Ma collection Voltage évoque toute cette énergie que les humains portent en eux et qu’ils ne parviennent pas à libérer. J’ai voulu exprimer à travers mes vêtements cette tension emprisonnée, sur le point d’exploser. Le travail des scientifiques ou des ingénieurs comme Carlos Van Camp m’a inspiré. J’ai collaboré avec ce dernier et trois architectes : Neri Oxman, Philip Beesley et Julia Koerner.
Grimes (4)
Qu’appréciez-vous chez Iris Van Herpen ?
Ce que j’aime chez elle, c’est qu’elle amène le métier de créatrice très loin. C’est une chose d’être doué pour ce que l’on fait, c’en est une autre d’innover constamment comme elle le fait.
(4) La chanteuse vient de sortir son dernier album, Visions (4AD/Naïve).
Anne Valérie Hash et Joséphine de La Baume
Madame Figaro. – Pourquoi êtes-vous devenue créatrice de mode ?
Par passion, sans me poser de question.
Présentez-nous votre muse…
Joséphine est une femme moderne, légère, solaire.

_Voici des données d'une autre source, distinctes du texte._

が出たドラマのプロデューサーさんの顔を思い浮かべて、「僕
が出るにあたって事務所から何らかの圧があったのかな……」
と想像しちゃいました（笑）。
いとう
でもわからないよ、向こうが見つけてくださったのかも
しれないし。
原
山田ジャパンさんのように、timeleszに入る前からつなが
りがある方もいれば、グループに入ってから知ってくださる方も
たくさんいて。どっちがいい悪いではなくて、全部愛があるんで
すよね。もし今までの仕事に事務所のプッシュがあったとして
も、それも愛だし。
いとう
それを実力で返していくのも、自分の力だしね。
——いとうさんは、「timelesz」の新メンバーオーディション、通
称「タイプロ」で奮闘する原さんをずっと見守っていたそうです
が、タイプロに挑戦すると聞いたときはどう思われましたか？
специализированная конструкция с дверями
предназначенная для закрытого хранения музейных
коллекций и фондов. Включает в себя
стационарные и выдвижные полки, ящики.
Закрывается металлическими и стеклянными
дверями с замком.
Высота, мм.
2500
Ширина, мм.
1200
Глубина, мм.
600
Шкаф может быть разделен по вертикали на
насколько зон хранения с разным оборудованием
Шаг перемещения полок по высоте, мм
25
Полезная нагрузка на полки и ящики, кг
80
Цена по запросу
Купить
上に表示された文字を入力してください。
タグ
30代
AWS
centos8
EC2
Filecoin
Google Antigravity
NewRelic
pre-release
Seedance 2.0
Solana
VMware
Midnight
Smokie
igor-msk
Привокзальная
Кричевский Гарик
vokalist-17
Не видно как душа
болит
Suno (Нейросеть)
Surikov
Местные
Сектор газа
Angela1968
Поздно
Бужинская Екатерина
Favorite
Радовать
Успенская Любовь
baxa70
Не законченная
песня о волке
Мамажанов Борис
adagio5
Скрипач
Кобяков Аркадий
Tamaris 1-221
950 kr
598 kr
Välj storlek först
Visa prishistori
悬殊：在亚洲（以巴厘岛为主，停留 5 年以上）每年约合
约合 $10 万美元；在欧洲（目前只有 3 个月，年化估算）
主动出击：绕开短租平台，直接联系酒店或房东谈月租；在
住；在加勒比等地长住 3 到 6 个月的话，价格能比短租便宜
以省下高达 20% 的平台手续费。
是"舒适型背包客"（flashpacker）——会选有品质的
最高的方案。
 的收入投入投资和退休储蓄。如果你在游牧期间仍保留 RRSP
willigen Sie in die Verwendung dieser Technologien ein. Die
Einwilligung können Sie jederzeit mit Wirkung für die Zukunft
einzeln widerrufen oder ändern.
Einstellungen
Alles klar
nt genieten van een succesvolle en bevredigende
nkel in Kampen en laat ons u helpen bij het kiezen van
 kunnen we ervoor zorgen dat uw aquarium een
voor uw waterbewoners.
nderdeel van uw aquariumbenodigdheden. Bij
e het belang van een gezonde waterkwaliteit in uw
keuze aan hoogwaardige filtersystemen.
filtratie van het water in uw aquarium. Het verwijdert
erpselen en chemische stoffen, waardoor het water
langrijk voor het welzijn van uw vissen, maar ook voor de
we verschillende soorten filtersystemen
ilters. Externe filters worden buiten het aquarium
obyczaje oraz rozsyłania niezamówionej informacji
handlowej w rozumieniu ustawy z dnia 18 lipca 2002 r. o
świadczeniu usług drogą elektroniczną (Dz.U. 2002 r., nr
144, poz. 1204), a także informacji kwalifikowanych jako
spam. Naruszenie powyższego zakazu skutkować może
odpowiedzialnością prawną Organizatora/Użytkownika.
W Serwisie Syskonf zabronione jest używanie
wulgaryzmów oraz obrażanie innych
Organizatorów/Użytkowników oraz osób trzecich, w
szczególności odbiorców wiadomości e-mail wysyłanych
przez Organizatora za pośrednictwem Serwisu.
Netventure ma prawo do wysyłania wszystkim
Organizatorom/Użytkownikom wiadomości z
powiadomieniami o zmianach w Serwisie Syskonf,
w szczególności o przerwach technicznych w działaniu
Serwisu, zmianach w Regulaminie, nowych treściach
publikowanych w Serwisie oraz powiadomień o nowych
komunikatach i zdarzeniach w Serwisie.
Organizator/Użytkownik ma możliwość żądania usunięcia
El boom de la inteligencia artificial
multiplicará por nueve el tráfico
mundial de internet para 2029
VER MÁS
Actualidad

Elle a un esprit lumineux et iridescent qui s’accorde avec l’esprit de mes vêtements. J’aime sa musique, son humour et son énergie positive.
Votre vision de la femme 2013 ?
Une femme douce et énergique, qui bouge et qui sait ce qu’elle veut.
Être une femme et créer pour des femmes, cela influence-t-il vos créations ?
Je ne fantasme pas sur la femme comme certains créateurs. Je crée pour les filles contrariées ou heureuses, espiègles ou boudeuses, rieuses ou jalouses, sexy ou rêveuses. Je sais combien chaque moment dans la vie d’une femme peut changer, et cela guide aussi mes créations car je la comprends de l’intérieur. Elle n’est pas pour moi juste une figurine de mode.
Comment conciliez-vous votre vie de femme et le rythme trépidant de la mode ?
J’aime ma famille et j’adore mon travail, mais concilier les deux est difficile. Il est impératif d’avoir une bonne organisation à la maison et au bureau, avec des personnes de confiance. Heureusement, j’ai une mère formidable qui m’aide énormément.
Quelles femmes vous inspirent ?
Les grandes avocates ou femmes médecins qui arrivent à mener leur carrière de front avec leur vie privée. Et toutes les femmes qui ont donné la vie… à des enfants ou à des projets.
Anne Valérie Hash et Joséphine de La Baume.Photo Myriam Roehri
Votre définition de l’élégance ?
C’est un exercice d’équilibre.
Vos inspirations pour la collection printemps-été 2013 ?
Ma collection s’appelle Electric Nude, avec pour référents la lumière, la peau, l’électricité, la transparence de l’eau, l’apesanteur. Les femmes sont comme des sirènes imaginaires, avec des vêtements structurés et proches du corps.
Joséphine de La Baume, chanteuse (5)
Qu’appréciez-vous chez Anne Valérie Hash ?
Elle raconte un conte moderne avec des couleurs de rêve. En même temps, sa silhouette est toujours graphique, jamais mièvre, avec un côté androgyne que j’affectionne particulièrement. Elle-même est une fée, intelligente et ambivalente, douce et forte, généreuse et ambitieuse.
(5) Actrice, mannequin et chanteuse. In Wonder est le premier album du groupe Singtank, qu’elle a monté avec son frère.